Government compliance reporting
DCAA / GSA auditor reports — optional, only if it's ever needed
Producing your DCAA and GSA auditor reports automatically is possible down the road, but it's deliberately left out for now: nothing else depends on it, and the move to cloud QuickBooks stands on its own. In the meantime these reports can stay with your CPA or be produced manually at their once-a-year-ish cadence.
If they prove painful after the cloud move, we'd scope this then — with real report samples in hand.
How it would roll out
A four-month rollout, sequenced so each phase builds on the one before it. The figures below are placeholders while we finalize scope — they show the shape of the investment, not the final numbers.
Stand up the foundation and the live view
- Your foundation
- Your creation tools
- One clear view of the business
Give every account a memory
- A memory for every account
Capture the method and cut the meeting busywork
- One consistent way of working with AI
- Meetings that turn into tasks
Produce for your clients
- Client reports and plans, drafted for you
- On-brand presentations, faster
Month 4's per-client work covers one client to start; each additional client is a lighter, lower-cost add-on.
Beyond the four months · later waveThe most ambitious build, once the everyday wins are in place
- A partner for federal proposals
Sequenced after the four months — exactly where your team ranked it. It depends on the account memory (Month 2) and the voice work (Month 3) being in place first.
Government compliance reporting — only if it's ever needed
- Generating the DCAA / GSA auditor reports
Not part of the proposal, and nothing else depends on it — the QuickBooks-cloud move stands on its own. If reproducing the auditor reports proves painful after that move, we'd scope this then, with real report samples in hand.
Continued maintenance & improvements
Once the four-month build is live, an ongoing monthly engagement keeps every system running smoothly, current, and improving over time.

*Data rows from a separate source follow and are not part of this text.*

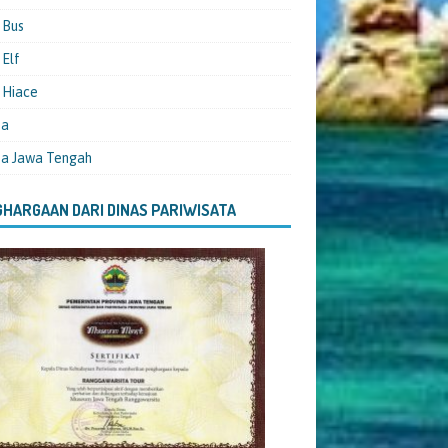
 Bus
Elf
 Hiace
ta
ta Jawa Tengah
HARGAAN DARI DINAS PARIWISATA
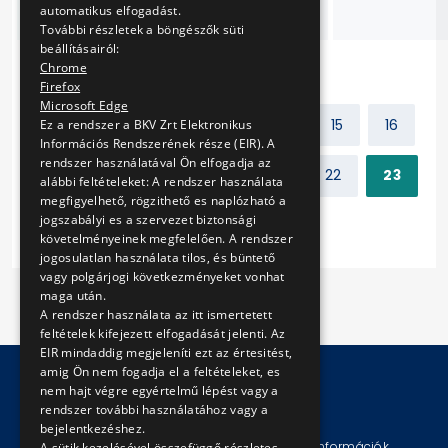
villamosokhoz
automatikus elfogadást.
További részletek a böngészők süti
beállításairól:
Chrome
Firefox
Microsoft Edge
Előző
1
2
...
14
15
16
Ez a rendszer a BKV Zrt Elektronikus
Információs Rendszerének része (EIR). A
rendszer használatával Ön elfogadja az
17
18
19
20
21
22
23
alábbi feltételeket: A rendszer használata
megfigyelhető, rögzithető es naplózható a
jogszabályi es a szervezet biztonsági
Következő
követelményeinek megfelelően. A rendszer
jogosulatlan használata tilos, és büntető
vagy polgárjogi következményeket vonhat
maga után.
A rendszer használata az itt ismertetett
feltételek kifejezett elfogadását jelenti. Az
EIR mindaddig megjeleníti ezt az értesitést,
amig Ön nem fogadja el a feltételeket, es
nem hajt végre egyértelmű lépést vagy a
rendszer további használatához vagy a
© Copyright 2026 BKV Zrt.
bejelentkezéshez.
Impresszum
Jogi nyilatkozat
Technikai információk
A sütik kezelésével összefüggő részletes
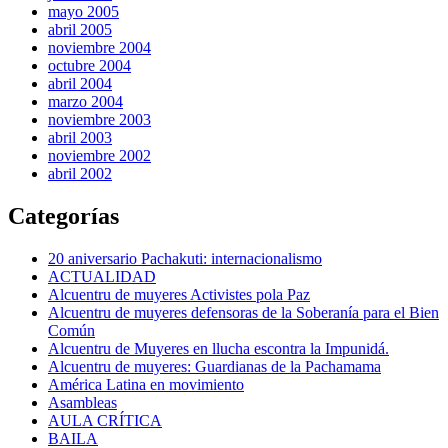
mayo 2005
abril 2005
noviembre 2004
octubre 2004
abril 2004
marzo 2004
noviembre 2003
abril 2003
noviembre 2002
abril 2002
Categorías
20 aniversario Pachakuti: internacionalismo
ACTUALIDAD
Alcuentru de muyeres Activistes pola Paz
Alcuentru de muyeres defensoras de la Soberanía para el Bien
Común
Alcuentru de Muyeres en llucha escontra la Impunidá.
Alcuentru de muyeres: Guardianas de la Pachamama
América Latina en movimiento
Asambleas
AULA CRÍTICA
BAILA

It includes:
- The infrastructure that keeps the systems running — the secure cloud space and always-on systems (like the account memory) hosted, monitored, and backed up so they stay reliable.
- Ongoing support — a point of contact for questions, issues, and the occasional "can it also do this?"

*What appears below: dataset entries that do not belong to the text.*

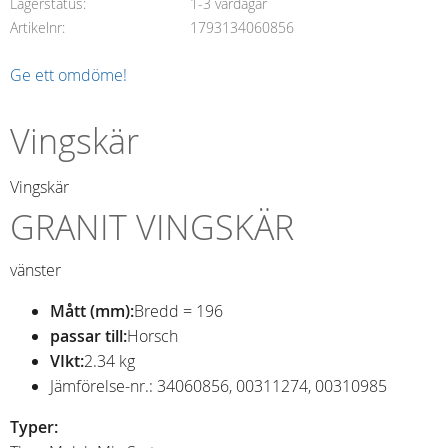
Lagerstatus
1-3 vardagar
Artikelnr
1793134060856
Ge ett omdöme!
Vingskär
Vingskär
GRANIT VINGSKÄR
vänster
Mått (mm):
Bredd = 196
passar till:
Horsch
VIkt:
2.34 kg
Jämförelse-nr.: 34060856, 00311274, 00310985
Typer:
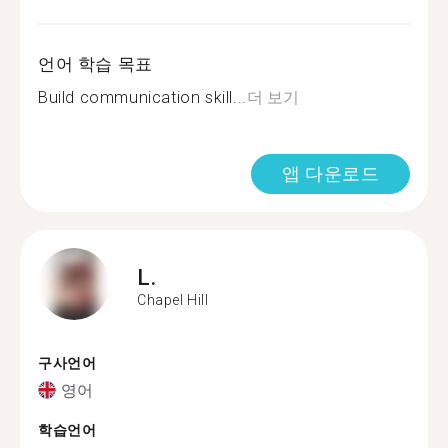
언어 학습 목표
Build communication skill...
더 보기
앱 다운로드
L.
Chapel Hill
구사언어
영어
학습언어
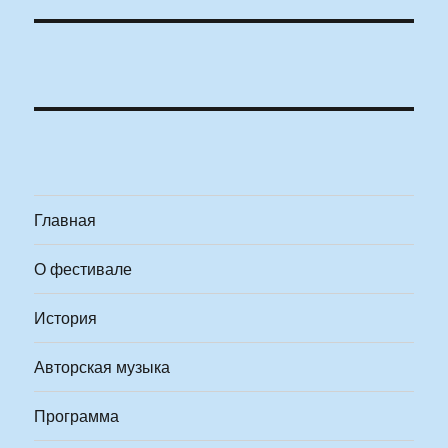
Главная
О фестивале
История
Авторская музыка
Программа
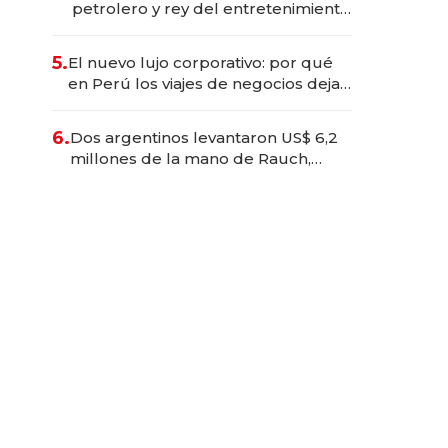
petrolero y rey del entretenimiento
que va por la licitación de
Tecnópolis junto a Fénix
5.
El nuevo lujo corporativo: por qué
en Perú los viajes de negocios dejan
de ser reuniones para convertirse
en experiencias transformadoras
6.
Dos argentinos levantaron US$ 6,2
millones de la mano de Rauch,
Englebienne y Woloski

- Best-practice consulting — guidance on getting the most out of the systems as your team's habits and needs evolve.
- Tuning and improvements — refining the skills, rules, and outputs over time, from recalibrating what counts as "at-risk" to sharpening the drafts the team starts from.
- Cost analysis and token-management consulting — as your team leans on the systems more and more, guidance on tracking usage, managing token consumption, and keeping spend predictable and efficient as you scale.